With an international reach and subscriptions in the thousands, tell us about your new podcast, Real Talk with Ryan Jespersen.

The show is named with intent and works on a number of different levels. It comes with an implication and an expectation. We are going to keep it real and the conversations are going to be meaningful and important. People with different or dissenting opinions don’t feel ostracized or excluded. I’m going to have guests that not everybody is going to be thrilled to see. It’s only been 8 weeks but it’s liberating.

There’s freedom in speech. Does yours now allow you and the guests to take the interview where it needs to go?

The more you give the audience what they are looking for – unfettered, integrity driven talk, Real Talk, they will respond and show support. That is incredibly empowering because then you’re less reliant on anything else. I really like conversations that make me so uncomfortable. I love inflicting discomfort on other people.

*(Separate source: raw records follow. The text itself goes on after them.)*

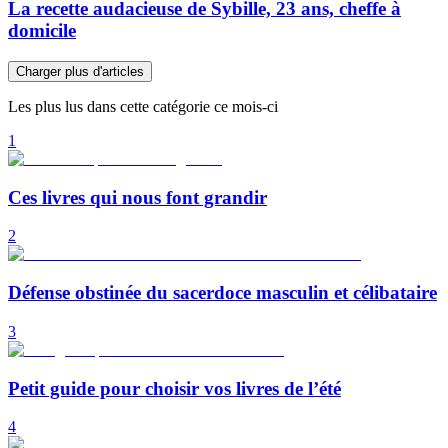
La recette audacieuse de Sybille, 23 ans, cheffe à
domicile
Charger plus d'articles
Les plus lus dans cette catégorie ce mois-ci
1
Ces livres qui nous font grandir
2
Défense obstinée du sacerdoce masculin et célibataire
3
Petit guide pour choisir vos livres de l’été
4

Hmmmm…so then who wins the uncomfortable conversations in the Jespersen home?

Because I’m smart, Kari. She’s often right and so am I.

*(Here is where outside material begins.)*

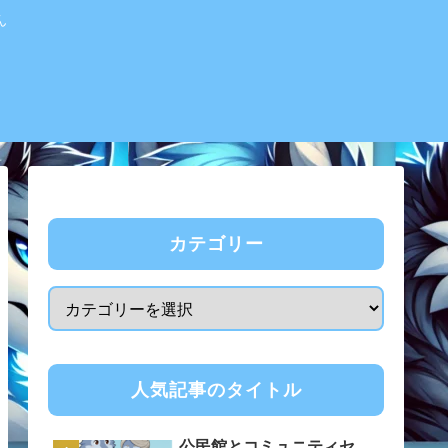
ん
カテゴリー
人気記事のタイトル
公民館とコミュニティセ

If you could have anyone on Real Talk who would it be?

Maybe Barack Obama or Elon Musk, but if it’s living or dead, I’d love to do a round table with my four grandparents. That would be great!

Your podcast asks a weekly, Let’s Get Real, Timely Topic. How would you respond to your question of, “How do we as citizens stop the decline in the overall quality of politics?”

I think it begins with leadership. Find a way to attract quality people to politics and a big part of that is removing barriers. We need to look at why more women aren’t drawn to politics, why visible minorities aren’t drawn to politics, why people from lower economic backgrounds aren’t involved. There are barriers that exist that keep us in a certain position in general society, and what that looks like is not reflected in the halls of power.

Real Talk tackles news, politics, sports and pop culture, and true to form, Jespersen has already made it into one of Canada’s most listened-to, most subscribed-to, daily current affairs’ shows.

Time for some of your Trash Talk! What’s your biggest gripe?

My biggest gripe right now is salt stains on my leather shoes. I am obsessed with having my shoes always look good and the winter makes that very difficult.

Do you have a favourite podcast?

Spittin’ Chiclets – The Hockey Podcast. We’ve been trading punches on the PodBoard 100 as the most downloaded podcast in Canada. On the days that they beat me, it’s in part because I have listened to theirs and on the days when I beat them, I feel pretty good about it!

This new entrepreneurship takes a lot of energy. How do you decompress?

Self care is big. To be honest, I could do better at this. There’s a lot of time in the hot tub and at the cabin (Jespersen Garage) throwing darts and smoking cigars. I get away for a week every year with the boys to the mountains and go hiking and fishing. I spend a lot of time on the golf course in the summer, just ask Kari!

Your interviews have ranged from Rex Murphy to Deepak Chopra. Can you single out a guest that has left the biggest impact?

I did a radio series on Harm Reduction and Supervised Consumption Services such as Supervised Injection Sites. I interviewed a drug user named Rachel. She talked about why she used drugs, and at times was a very proud drug user. We talked about where she is today, her desire to be off of drugs and the fact that when she’s not high, her trauma returns. She painted this picture in perfect form and the audience response was huge. That might have been the most meaningful interview I’ve ever done.

What does Modern Media look like to you?

Media is changing so much and early response to Real Talk proves that there is a huge appetite and was a huge potential market for new adventures. It’s really about maximizing the technology, understanding the audience and removing barriers. It’s just a wild time.